Advocate for more urban flowering meadows in your community. Roadsides and roadsides in residential areas can become a veritable buffet for wild bees and other insects by planting appropriate flowering plants. Every square meter counts!

The most important thing is to preserve the habitat!

You have a balcony or a garden? This is a wonderful condition to plant native, insect-friendly perennials, shrubs and/or trees.

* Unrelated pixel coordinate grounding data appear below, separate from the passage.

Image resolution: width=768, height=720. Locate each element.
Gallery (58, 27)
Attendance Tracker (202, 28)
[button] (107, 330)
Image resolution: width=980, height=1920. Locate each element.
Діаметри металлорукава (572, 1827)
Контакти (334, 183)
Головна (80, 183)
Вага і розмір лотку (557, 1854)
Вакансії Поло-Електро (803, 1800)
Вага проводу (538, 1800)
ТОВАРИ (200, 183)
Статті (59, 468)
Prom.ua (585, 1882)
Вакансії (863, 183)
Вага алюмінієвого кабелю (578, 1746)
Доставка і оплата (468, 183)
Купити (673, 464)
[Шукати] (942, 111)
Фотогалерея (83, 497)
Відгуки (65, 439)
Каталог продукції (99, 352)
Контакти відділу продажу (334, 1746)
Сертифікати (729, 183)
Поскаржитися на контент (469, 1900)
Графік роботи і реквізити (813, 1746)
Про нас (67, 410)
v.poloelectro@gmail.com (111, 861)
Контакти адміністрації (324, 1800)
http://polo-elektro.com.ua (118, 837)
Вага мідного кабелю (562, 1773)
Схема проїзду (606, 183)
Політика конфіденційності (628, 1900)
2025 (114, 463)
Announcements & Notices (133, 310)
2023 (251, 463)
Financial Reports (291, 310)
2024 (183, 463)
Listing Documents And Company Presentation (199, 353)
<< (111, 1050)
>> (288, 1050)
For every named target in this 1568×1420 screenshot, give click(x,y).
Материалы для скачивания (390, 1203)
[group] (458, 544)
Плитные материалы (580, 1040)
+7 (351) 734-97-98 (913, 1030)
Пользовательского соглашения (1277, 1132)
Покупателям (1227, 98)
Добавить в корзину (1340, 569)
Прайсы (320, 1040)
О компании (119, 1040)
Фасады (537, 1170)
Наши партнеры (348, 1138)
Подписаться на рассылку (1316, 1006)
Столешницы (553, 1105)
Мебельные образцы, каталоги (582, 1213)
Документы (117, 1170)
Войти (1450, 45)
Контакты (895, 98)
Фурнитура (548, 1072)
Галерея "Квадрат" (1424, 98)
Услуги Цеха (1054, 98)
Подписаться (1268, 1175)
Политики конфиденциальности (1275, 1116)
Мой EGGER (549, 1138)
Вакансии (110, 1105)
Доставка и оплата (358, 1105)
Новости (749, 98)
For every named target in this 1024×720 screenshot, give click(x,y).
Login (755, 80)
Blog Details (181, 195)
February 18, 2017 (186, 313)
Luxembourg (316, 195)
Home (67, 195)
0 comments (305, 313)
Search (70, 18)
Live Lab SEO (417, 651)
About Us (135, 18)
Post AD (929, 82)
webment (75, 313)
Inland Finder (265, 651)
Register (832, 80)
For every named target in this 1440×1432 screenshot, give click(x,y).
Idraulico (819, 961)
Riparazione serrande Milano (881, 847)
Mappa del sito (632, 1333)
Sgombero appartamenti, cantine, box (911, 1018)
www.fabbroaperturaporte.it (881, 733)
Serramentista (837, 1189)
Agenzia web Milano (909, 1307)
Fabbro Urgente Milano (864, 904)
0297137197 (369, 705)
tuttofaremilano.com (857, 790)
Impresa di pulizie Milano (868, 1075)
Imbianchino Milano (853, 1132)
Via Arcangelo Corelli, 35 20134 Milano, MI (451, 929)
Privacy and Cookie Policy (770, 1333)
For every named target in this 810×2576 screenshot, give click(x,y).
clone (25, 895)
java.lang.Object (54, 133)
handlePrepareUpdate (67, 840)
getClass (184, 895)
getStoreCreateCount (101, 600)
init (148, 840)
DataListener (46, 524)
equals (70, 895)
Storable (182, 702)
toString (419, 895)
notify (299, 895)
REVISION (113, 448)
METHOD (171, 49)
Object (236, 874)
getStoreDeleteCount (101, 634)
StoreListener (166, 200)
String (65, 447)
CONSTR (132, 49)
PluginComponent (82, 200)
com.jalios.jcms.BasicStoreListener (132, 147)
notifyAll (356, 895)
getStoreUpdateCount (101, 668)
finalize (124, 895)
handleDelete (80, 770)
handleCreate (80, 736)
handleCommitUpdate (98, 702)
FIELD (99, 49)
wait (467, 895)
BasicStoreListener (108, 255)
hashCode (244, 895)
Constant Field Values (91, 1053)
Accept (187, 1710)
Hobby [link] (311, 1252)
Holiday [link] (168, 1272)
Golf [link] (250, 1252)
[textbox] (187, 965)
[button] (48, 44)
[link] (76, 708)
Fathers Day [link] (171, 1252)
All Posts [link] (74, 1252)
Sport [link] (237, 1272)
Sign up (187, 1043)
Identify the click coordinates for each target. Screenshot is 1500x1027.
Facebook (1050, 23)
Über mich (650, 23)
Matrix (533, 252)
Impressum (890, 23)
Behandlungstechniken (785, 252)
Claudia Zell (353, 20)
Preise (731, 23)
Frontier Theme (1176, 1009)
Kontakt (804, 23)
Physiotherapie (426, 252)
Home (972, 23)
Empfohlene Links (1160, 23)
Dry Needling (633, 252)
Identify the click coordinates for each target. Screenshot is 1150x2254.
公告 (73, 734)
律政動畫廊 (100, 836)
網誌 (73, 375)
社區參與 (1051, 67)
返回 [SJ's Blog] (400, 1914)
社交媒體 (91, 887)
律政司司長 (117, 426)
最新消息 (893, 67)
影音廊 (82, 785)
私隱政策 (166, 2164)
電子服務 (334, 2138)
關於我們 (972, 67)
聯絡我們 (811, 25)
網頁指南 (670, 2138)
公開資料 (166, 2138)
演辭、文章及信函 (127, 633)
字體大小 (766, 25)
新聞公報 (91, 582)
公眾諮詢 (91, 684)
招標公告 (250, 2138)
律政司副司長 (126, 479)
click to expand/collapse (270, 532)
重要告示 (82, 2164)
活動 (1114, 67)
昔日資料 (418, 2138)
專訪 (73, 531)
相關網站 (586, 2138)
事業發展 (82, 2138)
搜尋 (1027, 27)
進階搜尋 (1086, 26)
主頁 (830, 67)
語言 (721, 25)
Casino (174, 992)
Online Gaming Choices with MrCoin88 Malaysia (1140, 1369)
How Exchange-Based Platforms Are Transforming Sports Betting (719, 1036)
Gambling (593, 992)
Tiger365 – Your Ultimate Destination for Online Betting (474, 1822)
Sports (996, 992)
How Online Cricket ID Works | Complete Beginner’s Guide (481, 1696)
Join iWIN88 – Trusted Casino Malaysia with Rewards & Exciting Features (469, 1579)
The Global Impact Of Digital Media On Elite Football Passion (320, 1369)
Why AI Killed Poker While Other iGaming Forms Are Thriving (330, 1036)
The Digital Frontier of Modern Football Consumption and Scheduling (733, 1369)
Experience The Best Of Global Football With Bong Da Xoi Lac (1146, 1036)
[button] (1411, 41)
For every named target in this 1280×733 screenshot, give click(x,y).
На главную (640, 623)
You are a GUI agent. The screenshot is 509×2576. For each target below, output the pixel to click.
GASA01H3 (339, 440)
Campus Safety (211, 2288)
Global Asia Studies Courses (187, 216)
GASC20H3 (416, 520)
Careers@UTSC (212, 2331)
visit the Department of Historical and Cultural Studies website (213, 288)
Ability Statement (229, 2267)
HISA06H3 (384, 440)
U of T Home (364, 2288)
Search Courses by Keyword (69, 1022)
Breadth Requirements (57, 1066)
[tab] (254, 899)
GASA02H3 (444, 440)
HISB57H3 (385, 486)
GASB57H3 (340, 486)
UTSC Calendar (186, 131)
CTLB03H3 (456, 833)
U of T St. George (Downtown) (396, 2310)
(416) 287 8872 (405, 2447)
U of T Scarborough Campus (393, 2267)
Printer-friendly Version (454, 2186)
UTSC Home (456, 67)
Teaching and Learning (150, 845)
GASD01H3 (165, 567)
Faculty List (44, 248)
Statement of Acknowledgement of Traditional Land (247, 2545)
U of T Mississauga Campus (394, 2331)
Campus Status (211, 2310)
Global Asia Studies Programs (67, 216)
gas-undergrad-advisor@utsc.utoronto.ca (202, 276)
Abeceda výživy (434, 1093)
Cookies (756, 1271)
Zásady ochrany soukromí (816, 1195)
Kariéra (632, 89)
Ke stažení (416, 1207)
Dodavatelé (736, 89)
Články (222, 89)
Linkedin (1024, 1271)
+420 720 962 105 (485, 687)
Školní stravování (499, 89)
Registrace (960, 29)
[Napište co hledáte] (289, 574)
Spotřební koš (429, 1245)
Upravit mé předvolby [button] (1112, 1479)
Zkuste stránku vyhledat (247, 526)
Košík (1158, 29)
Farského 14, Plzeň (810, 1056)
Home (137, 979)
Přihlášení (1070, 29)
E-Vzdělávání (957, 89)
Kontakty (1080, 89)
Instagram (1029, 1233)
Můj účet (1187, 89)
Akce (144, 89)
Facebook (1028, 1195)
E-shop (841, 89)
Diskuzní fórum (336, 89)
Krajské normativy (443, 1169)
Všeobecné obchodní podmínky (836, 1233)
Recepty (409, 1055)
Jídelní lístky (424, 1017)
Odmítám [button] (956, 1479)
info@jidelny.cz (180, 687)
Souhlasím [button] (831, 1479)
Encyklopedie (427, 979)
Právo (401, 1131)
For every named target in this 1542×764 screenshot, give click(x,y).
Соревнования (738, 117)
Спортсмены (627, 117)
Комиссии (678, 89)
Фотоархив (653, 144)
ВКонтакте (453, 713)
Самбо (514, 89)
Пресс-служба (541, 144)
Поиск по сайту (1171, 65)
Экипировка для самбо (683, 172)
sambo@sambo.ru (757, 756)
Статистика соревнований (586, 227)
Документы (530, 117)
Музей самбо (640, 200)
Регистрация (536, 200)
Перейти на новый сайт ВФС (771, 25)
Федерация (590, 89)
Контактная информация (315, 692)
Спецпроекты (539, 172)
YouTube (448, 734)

A very good summary of suitable plants – also edible for us – can be found here: https://www.naturadb.de/themen/wildbienenpflanzen/

Also pay attention to early and late bloomers. If you do not tidy up your garden too much, mow infrequently or leave dead wood lying around, this will also benefit the small beneficial insects.

The most important thing is to preserve the habitat!

Put up insect hotels – but please the useful ones. In hardware stores or the Internet, unfortunately, there are a lot of useless insect hotels in all imaginable sizes and shapes to buy. There is also no shortage of pointless DIY instructions. But what makes a useful insect hotel? – In any case, that it is accepted. We can recommend Werner David’s tips to anyone who is interested. He’s very direct about what works and what doesn’t, and he does it all in a delightfully funny way: nesting aids

The most important thing is to preserve the habitat!

We should not only commemorate our little friends and helpers on World Bee Day, but give them a higher priority in our everyday lives. Here you can find a pictorial representation of different wild bee species: https://apidarium.de/Bienen/index.html

Which of them have you already seen?